A phased plan will first target a “cold shutdown” of the plant’s reactor cores, when temperatures are brought down under 100 degrees C.
In the second step, 60,000 tons of radioactive water that currently flood the plant will be “decreased” and decontaminated. Meanwhile the entire building will be covered with a special structure to stop radioactive material escaping.
Finally, the radiation that has spread across the 20km (12 mile) evacuation zone will be reduced and tens of thousands of residents allowed to return. The chairman of Tepco admitted that he did not know when that might happen, but Banri Kaieda, Japan’s trade minister, said some could return home within six to nine months.
There has been mounting criticism of Tepco and the Japanese government at the lack of transparency over the plant and over the nuclear industry in general.
Tepco has already been repeatedly accused of falsifying safety data even before last month’s earthquake. At the same time, the Japanese government was reported to have withheld data showing that radiation exceeded safe levels more than 18 miles from the plant, beyond the established safety zone.
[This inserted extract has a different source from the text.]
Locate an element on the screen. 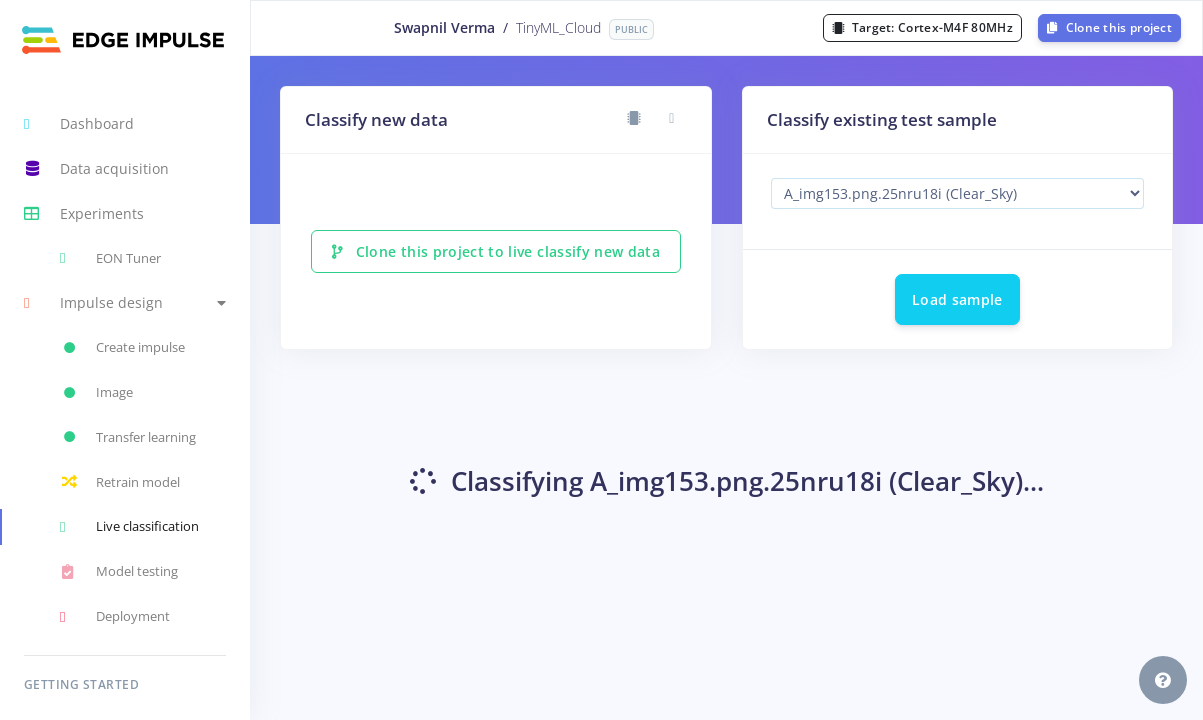 This screenshot has height=720, width=1203. Experiments is located at coordinates (84, 214).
In Fukushima, locals complained that the government’s decision to suddenly and inexplicably raise the alert level at the plant two notches to seven, the same level of seriousness as the Chernobyl disaster, has created a maelstrom of rumours.
As a result, there have been reports of people from Fukushima being turned away from hotels in other parts of Japan, and of the total collapse of the region’s farming industry. “The rumours are so harmful that it is not just farming and fishing that has been affected, some people are saying that even machines are contaminated!” said Shimoyamada Matsuto, a spokesman for Iwaki city’s disaster management team.
“The radiation problem is not as serious as the spread of fear,” said Midori Aoki, a 21-year-old student from Iwaki, which lies 30 miles from the nuclear plant. “People do not know what to believe and what to trust,” she added.